Selon la Lettre de Kobeissi, une publication spécialisée dans l’analyse des marchés financiers, cette croissance de la masse monétaire est la troisième accélération mensuelle consécutive. Depuis l’an 2000, la masse monétaire mondiale a augmenté de 118 000 milliards de dollars, représentant un taux de croissance annuel composé de 7 %.
L’analyse souligne que le rythme actuel de création monétaire est exceptionnellement rapide, même en dehors des périodes de crise. « Le rythme de la création monétaire mondiale n’a jamais été aussi rapide, même sans crise financière », indique la Lettre de Kobeissi. Historiquement, des injections massives de liquidités sont utilisées pour stimuler l’économie en réponse à des chocs économiques, comme lors de la crise financière de 2008 ou de la pandémie de 2020.
Cependant, l’étude suggère que l’augmentation actuelle des liquidités ne serait pas uniquement une réponse à une crise, mais plutôt le signe d’une dévaluation structurelle de la monnaie. Plus de 44 000 milliards de dollars (44 trillions de dollars américains) ont été ajoutés à la masse monétaire mondiale après la pandémie de 2020, soit une augmentation de 44 % en cinq ans. Le taux d’augmentation le plus élevé a été enregistré en février 2021, atteignant 18,7 %.

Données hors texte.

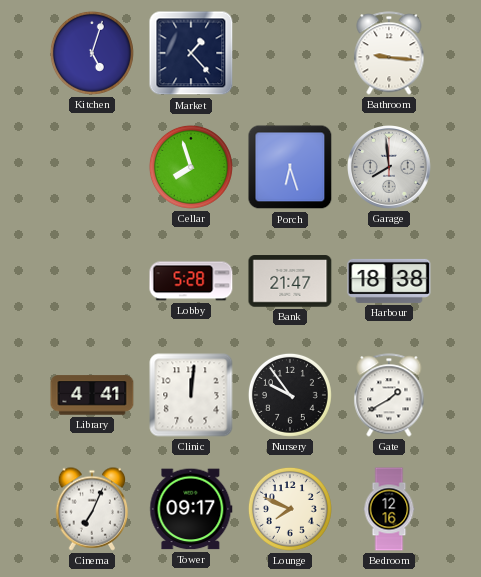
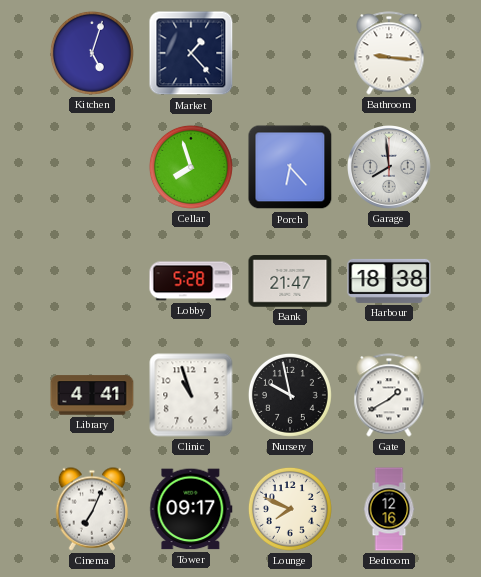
Porch: 6:27 -> 6:23
Clinic: 12:01 -> 10:57
Nursery: 9:54 -> 9:58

La Lettre de Kobeissi met également en évidence une possible dépréciation du dollar américain à la fin de 2025, ce qui pourrait entraîner un déplacement des capitaux vers des actifs plus stables, tels que le Bitcoin (BTC) et l’or.
L’expansion de la liquidité mondiale a pour effet inévitable de diluer la valeur des monnaies fiduciaires. Par conséquent, les investisseurs pourraient être incités à se tourner vers des actifs réels dont l’offre est limitée.